The tone is both melancholic and biting, combining the sadness of loss with moments of sharp humor and critique of societal norms. Atwood’s deft use of intertextuality and shifting perspectives creates a mosaic-like structure that invites readers to piece together the truth beneath the layers of fiction and memory.
Quotes
The Blind Assassin – Margaret Atwood (2000) Quotes
“Touch comes before sight, before speech. It is the first language and the last, and it always tells the truth.”
“The best way of keeping a secret is to pretend there isn't one.”
“Women have curious ways of hurting someone else. They hurt themselves instead; or else they do it so the guy doesn't even know he's been hurt until much later. Then he finds out. Then his dick falls off.”
“There were a lot of gods. Gods always come in handy, they justify almost anything.”
“Happiness is a garden walled with glass: there's no way in or out. In Paradise there are no stories, because there are no journeys. It's loss and regret and misery and yearning that drive the story forward, along its twisted road.”
“This is how the girl who couldn't speak and the man who couldn't see fell in love.”
“Was that the beginning, that evening—on the dock of Avilion, with the fireworks dazzling the sky? It's hard to know. Beginnings are sudden, but also insidious. They creep up on you sideways, they keep to the shadows, they lurk unrecognized. Then, later, they spring.”
“ Should is a futile word. It's about what didn't happen. It belongs in a parallel universe. It belongs in another dimension of space.”
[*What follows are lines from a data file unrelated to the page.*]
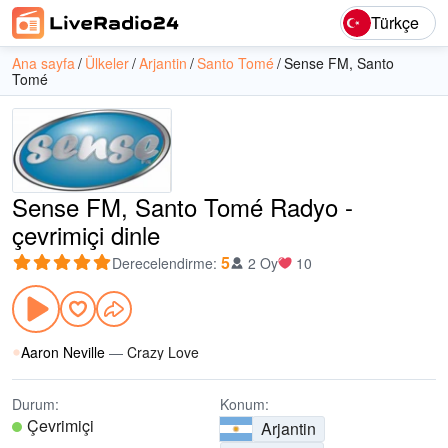
Türkçe
Ana sayfa
Ülkeler
Arjantin
Santo Tomé
Sense FM, Santo
Tomé
Sense FM, Santo Tomé Radyo -
çevrimiçi dinle
5
Derecelendirme
:
2 Oy
10
Aaron Neville
—
Crazy Love
Durum:
Konum:
Çevrimiçi
Arjantin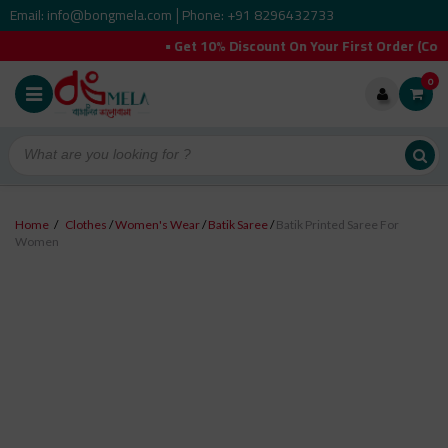
Email: info@bongmela.com
Phone: +91 8296432733
|
• Get 10% Discount On Your First Order (Coupon 
0
Home
/
Clothes
/
Women's Wear
/
Batik Saree
/
Batik Printed Saree For
Women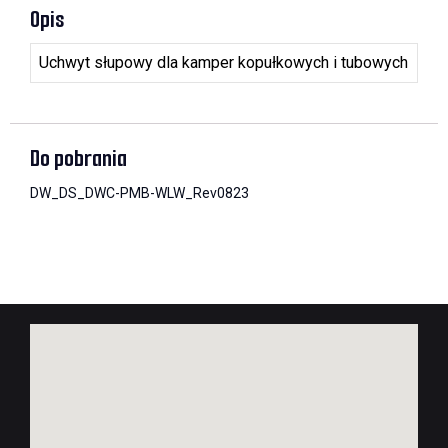
Opis
Uchwyt słupowy dla kamper kopułkowych i tubowych
Do pobrania
DW_DS_DWC-PMB-WLW_Rev0823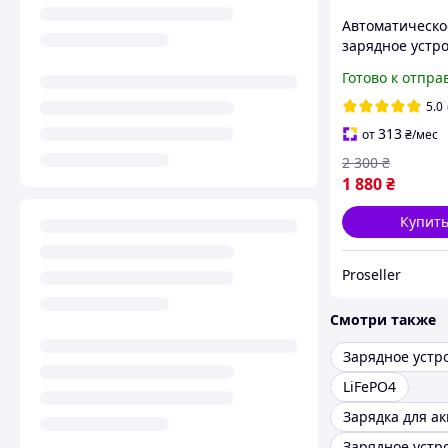
Автоматическо
зарядное устр
HTRC P20 12v2
Готово к отпра
24v10A 280W
5.0
313
от
₴
/мес
2 300
₴
1 880
₴
Купит
Proseller
Смотри также
LiFePO4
“What fabrications they are, mothers. Scarecrows, wax dolls for us to stick pins into, crude diagrams. We deny them an existence of their own, we make them up to suit ourselves -- our own hungers, our own wishes, our own deficiencies.”
“Why is it we want so badly to memorialize ourselves? Even while we're still alive. We wish to assert our existence, like dogs peeing on fire hydrants.”
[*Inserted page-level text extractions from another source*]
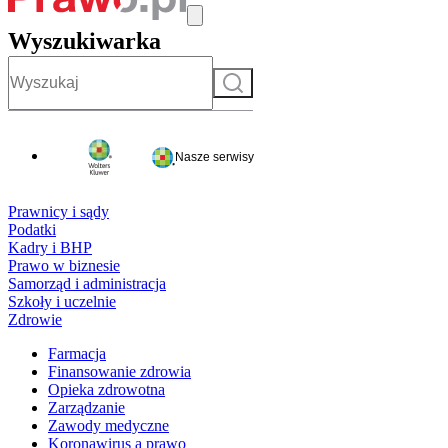
Wyszukiwarka
Szukaj
Nasze serwisy
Prawnicy i sądy
Podatki
Kadry i BHP
Prawo w biznesie
Samorząd i administracja
Szkoły i uczelnie
Zdrowie
Farmacja
Finansowanie zdrowia
Opieka zdrowotna
Zarządzanie
Zawody medyczne
Koronawirus a prawo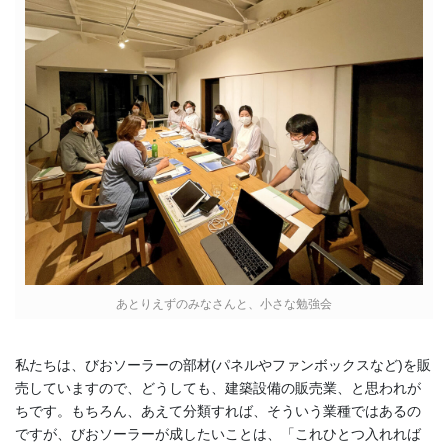
あとりえずのみなさんと、小さな勉強会
私たちは、びおソーラーの部材(パネルやファンボックスなど)を販
売していますので、どうしても、建築設備の販売業、と思われが
ちです。もちろん、あえて分類すれば、そういう業種ではあるの
ですが、びおソーラーが成したいことは、「これひとつ入れれば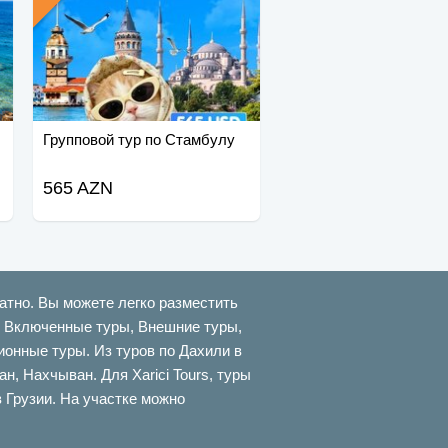
Групповой тур по Стамбулу
565 AZN
атно. Вы можете легко разместить
ти Включенные туры, Внешние туры,
онные туры. Из туров по Дахили в
 Нахчыван. Для Xarici Tours, туры
в Грузии. На участке можно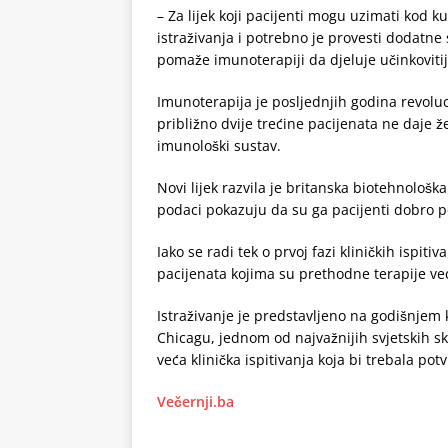
– Za lijek koji pacijenti mogu uzimati kod ku
istraživanja i potrebno je provesti dodatne 
pomaže imunoterapiji da djeluje učinkovitije
Imunoterapija je posljednjih godina revoluc
približno dvije trećine pacijenata ne daje ž
imunološki sustav.
Novi lijek razvila je britanska biotehnološ
podaci pokazuju da su ga pacijenti dobro p
Iako se radi tek o prvoj fazi kliničkih ispitiv
pacijenata kojima su prethodne terapije ve
Istraživanje je predstavljeno na godišnjem
Chicagu, jednom od najvažnijih svjetskih sk
veća klinička ispitivanja koja bi trebala pot
Večernji.ba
“Why does the mind do such things? Turn on us, rend us, dig the claws in. If you get hungry enough, they say, you start eating your own heart. Maybe it's much the same.”
“She knows herself to be at the mercy of events, and she knows by now that events have no mercy.”
“I was sand, I was snow—written on, rewritten, smoothed over.”
“I'm not senile," I snapped. "If I burn the house down it will be on purpose.”
“The young habitually mistake lust for love, they're infested with idealism of all kinds.”
“You want the truth, of course. You want me to put two and two together. But two and two doesn’t necessarily get you the truth. Two and two equals a voice outside the window. Two and two equals the wind. The living bird is not its labeled bones.”
“When you're unhinged, things make their way out of you that should be kept inside, and other things get in that ought to be shut out. The locks lose their powers. The guards go to sleep. The passwords fail.”
“But in the end, back she comes. There's no use resisting. She goes to him for amnesia, for oblivion. She renders herself up, is blotted out; enters the darkness of her own body, forgets her name. Immolation is what she wants, however briefly. To exist without boundaries.”
“It wasn't so easy though, ending the war. A war is a huge fire; the ashes from it drift far, and settle slowly.”